- Task directions
Which lines below include "جديد"? Copy them all.

Data provided: Begin

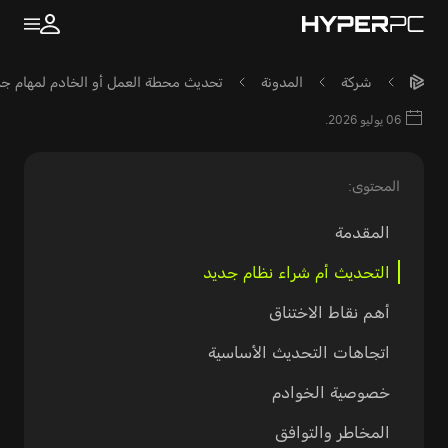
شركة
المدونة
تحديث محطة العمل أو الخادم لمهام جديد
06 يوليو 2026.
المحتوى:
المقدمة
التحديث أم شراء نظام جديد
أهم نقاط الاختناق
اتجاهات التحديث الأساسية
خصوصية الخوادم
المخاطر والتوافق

Data provided: End
Data provided: Begin

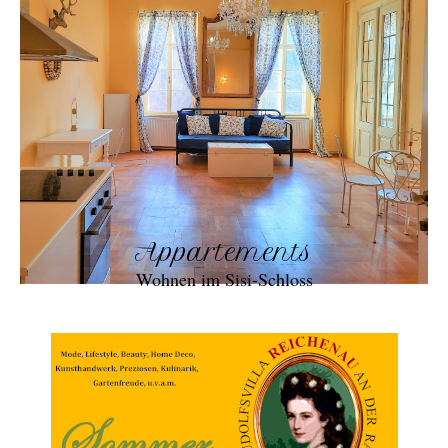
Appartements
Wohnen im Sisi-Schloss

Data provided: End
Data provided: Begin

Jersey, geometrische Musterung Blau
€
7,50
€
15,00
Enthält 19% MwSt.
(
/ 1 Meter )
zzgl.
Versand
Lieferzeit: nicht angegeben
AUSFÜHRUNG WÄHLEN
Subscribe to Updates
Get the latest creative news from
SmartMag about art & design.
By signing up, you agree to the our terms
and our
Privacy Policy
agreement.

Data provided: End

- Task response
تحديث محطة العمل أو الخادم لمهام جديد
التحديث أم شراء نظام جديد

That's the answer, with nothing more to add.